Female C. morio lay eggs in clusters, known as egg masses. The eggs are laid via an ovipositor in an irregularly shaped nest. The nests are about body length in size and are lined with soil and coir particles. The female digs out and builds the nest in moist substrates. After the eggs are laid, the females remains beside the egg cluster and protects, whisks, rearranges and maintains moisture of the eggs with her mouthparts until they hatch. By guarding the cluster, the female ensures the viability of the eggs. If the female is separated from the eggs immediately after laying, they become void and will not hatch.

Once the eggs hatch into the first instar, the nymphs aggregate next to their mother. For the next day, the mother feeds the nymphs and tends to them with her mouthparts. Before molting into their second instar, the nymphs stop feeding. The mother continues to protect them throughout the molting process (10–20 minutes). After the nymphs have finished molting to the second instar, they disperse and maternal care is concluded.

== Reproduction ==

=== Courtship ===
Courtship is initiated by the male. He begins by tapping his antennae back and forth until he reaches the female. A receptive female then begins tapping her antennae back and forth before touching the male's antennae. If the female is not receptive, the male will pursue until the female is receptive, or the female will use her own cerci to repel the male.
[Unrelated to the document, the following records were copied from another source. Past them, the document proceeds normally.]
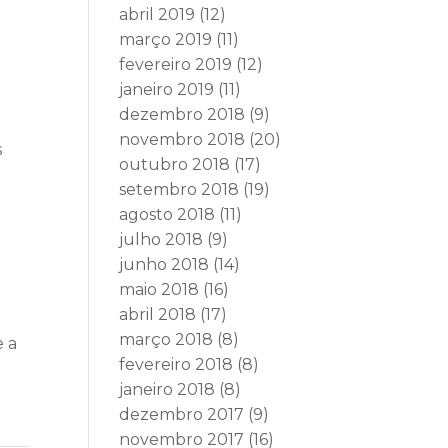
abril 2019
(12)
março 2019
(11)
fevereiro 2019
(12)
janeiro 2019
(11)
dezembro 2018
(9)
novembro 2018
(20)
s
outubro 2018
(17)
setembro 2018
(19)
agosto 2018
(11)
julho 2018
(9)
junho 2018
(14)
maio 2018
(16)
abril 2018
(17)
março 2018
(8)
e a
fevereiro 2018
(8)
janeiro 2018
(8)
dezembro 2017
(9)
novembro 2017
(16)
The touching of a female's antennae to the male's is the receptive signal that cues the male to move to the side of the female and curve his abdomen. In this position, the male pushes his cerci beneath the subgenital plate of the female, and their genitalia come into contact. A pair of C. morio can mate 2-8 times and copulation can last from minutes to an hour. Additionally, a male can mate with up to 6 females, each of which will produce fertilized eggs.
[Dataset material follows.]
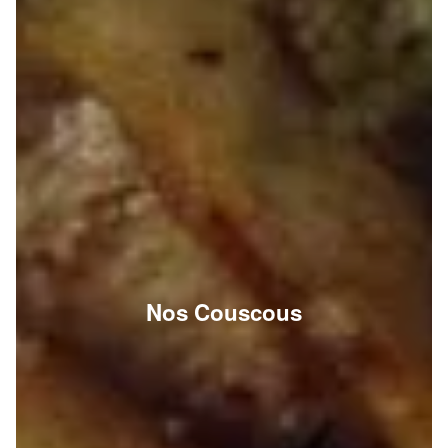
Nos Couscous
Mating occurs several times throughout an adults lifetime, and can occur at any time of day. Multiple matings is beneficial to the female as it leads to higher brood counts and increases the proportion of viable eggs.

== Biological control ==
Chelisoches morio is a polyphagous group, meaning it has a wide range of prey. This feature makes C. morio a promising candidate for biological control, as it hunts and kills many agricultural pests. C. morio has shown a huge amount of predation on pests during all larval stages. These pests include Tirathaba rufivena, Pseudococcidae, Aphididae, Chrysomelidae and many others. The high prey consumption rates have made C. morio a focus of many different studies, ranging from the volume of pest intake, to their life cycle, and even testing different rearing techniques to most effectively protect agricultural land.